Mars Volta :-) - Octahedron :-(



Archelirion
Contributing Reviewer
May 2nd 2016


5447 Comments


Well damn, this sounds like it could be brilliant. That album art is so striking.

Winsomniac
May 2nd 2016


8481 Comments


I'd probably chalk it up to personal preference, but for me the vocal performance seems a bit underwhelming to me.

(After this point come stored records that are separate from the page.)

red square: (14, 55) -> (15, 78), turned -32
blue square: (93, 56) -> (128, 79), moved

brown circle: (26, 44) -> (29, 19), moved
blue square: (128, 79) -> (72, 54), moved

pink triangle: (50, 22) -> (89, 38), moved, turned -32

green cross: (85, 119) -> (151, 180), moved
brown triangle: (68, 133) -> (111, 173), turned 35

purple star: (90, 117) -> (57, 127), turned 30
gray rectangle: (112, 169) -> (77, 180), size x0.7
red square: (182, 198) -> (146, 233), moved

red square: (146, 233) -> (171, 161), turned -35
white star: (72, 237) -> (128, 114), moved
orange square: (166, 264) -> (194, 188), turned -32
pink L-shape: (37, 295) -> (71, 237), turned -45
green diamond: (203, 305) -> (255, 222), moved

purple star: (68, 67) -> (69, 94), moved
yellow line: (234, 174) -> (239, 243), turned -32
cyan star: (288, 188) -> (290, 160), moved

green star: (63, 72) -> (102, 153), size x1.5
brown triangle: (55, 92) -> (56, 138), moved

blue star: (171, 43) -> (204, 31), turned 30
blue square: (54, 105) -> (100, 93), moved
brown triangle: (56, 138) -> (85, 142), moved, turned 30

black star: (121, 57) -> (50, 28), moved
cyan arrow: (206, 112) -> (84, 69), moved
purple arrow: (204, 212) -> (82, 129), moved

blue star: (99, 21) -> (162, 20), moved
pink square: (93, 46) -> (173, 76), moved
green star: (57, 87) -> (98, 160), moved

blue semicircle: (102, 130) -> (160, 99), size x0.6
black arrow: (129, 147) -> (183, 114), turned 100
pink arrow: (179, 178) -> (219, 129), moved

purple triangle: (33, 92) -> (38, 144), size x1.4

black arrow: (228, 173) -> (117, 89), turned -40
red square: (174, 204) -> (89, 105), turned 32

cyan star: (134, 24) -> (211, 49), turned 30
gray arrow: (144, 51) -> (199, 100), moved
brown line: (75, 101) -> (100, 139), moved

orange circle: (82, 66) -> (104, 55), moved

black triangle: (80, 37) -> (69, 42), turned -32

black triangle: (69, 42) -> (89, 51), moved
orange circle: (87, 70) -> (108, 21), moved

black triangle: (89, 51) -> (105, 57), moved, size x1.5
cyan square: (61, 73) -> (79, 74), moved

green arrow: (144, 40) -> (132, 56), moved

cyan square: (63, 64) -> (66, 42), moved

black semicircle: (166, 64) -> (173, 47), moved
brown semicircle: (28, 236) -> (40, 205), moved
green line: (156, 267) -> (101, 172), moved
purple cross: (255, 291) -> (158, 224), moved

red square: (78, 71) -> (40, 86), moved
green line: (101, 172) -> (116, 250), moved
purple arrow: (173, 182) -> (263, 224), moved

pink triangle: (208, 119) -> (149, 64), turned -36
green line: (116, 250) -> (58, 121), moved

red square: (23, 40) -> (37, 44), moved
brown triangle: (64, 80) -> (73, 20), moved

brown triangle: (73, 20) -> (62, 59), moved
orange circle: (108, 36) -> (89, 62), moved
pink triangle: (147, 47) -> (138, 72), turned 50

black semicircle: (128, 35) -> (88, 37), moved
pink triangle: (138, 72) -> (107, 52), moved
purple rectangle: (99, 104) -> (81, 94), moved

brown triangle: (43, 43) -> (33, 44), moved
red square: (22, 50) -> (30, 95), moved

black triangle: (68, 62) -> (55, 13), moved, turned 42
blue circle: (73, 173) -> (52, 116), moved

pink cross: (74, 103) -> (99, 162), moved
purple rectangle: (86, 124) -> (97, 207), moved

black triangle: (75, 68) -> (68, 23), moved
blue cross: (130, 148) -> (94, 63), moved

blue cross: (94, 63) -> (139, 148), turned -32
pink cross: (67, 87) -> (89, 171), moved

Thankfully, it feels much more focused on the music overall with the vocals being just another element rather than something absolutely central to the whole experience. Cool review, this was interesting to listen to, definitely something I'd revisit when in the mood for this kind of stuff

parksungjoon
May 2nd 2016


5382 Comments


So how post-rock-y is this exactly?

AmericnZero02
May 2nd 2016


3705 Comments


High rating + awesome album artwork = me definitely checking this out

Prognoz
May 2nd 2016


292 Comments


Vocals remind me of Roger Waters at times.

SnakeDelilah
May 2nd 2016


19929 Comments


Similar bands: Porcupine Tree


bye

Digging: Julien Baker - Turn Out The Lights

Taxt
May 2nd 2016


1050 Comments


Nice review, this sounds like something that I might dig.

Mythodea
May 2nd 2016


4168 Comments


Tags: Progressive Rock

Similar Bands : Procupine Tree

HELLO!

zaruyache
May 2nd 2016


17914 Comments


The Wasteland is an interesting poem, so I suppose I'm obligated to check this.

RogueNine
May 2nd 2016


3342 Comments


Love the art.

Asdfp277
May 2nd 2016


15808 Comments

Album Rating: 3.5

beautiful artwork woah

ShadowRemains
May 3rd 2016


24829 Comments


whoever that girl is second from right in the band photo looks super pretty

Irving
Staff Reviewer
May 3rd 2016


7503 Comments

Album Rating: 4.2

So how post-rock-y is this exactly?



Not very. There are significant sections devoted to mood-building and various instrumental passages, but nothing that I would classify as "post rock" sensu stricto. Art/prog/experimental rock would be a better description, IMHO.

MarsKid
May 3rd 2016


5606 Comments

Album Rating: 3.5

Not a big fan of the vocals at the moment, but instrumentation isn't bad.